* Required action *
From the records below, set down exactly the lines starting with the line that contains "Dröge, Kurt" and going on through the line that contains "Bad Salzuflen". Nothing else is wanted.
═════ Study material
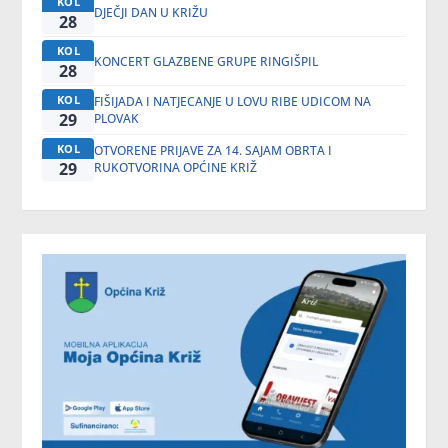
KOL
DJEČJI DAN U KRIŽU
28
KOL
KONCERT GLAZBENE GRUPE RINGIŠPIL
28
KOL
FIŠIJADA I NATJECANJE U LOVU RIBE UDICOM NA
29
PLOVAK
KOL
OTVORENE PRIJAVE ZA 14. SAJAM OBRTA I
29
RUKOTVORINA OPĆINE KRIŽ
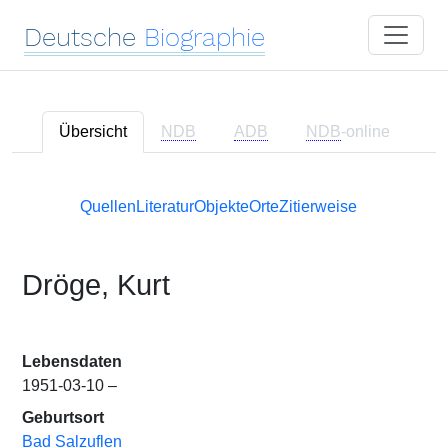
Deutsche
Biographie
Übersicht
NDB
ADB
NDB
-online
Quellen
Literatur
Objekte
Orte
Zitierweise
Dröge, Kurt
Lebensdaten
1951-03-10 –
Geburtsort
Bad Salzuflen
══════════
═════ Study material
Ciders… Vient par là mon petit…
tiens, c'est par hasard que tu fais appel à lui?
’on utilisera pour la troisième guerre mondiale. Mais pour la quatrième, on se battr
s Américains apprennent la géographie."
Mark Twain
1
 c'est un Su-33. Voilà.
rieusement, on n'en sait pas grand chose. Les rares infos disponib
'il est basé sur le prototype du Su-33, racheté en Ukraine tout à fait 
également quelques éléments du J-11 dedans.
══════════
* Solution to this exercise *
Dröge, Kurt
Lebensdaten
1951-03-10 –
Geburtsort
Bad Salzuflen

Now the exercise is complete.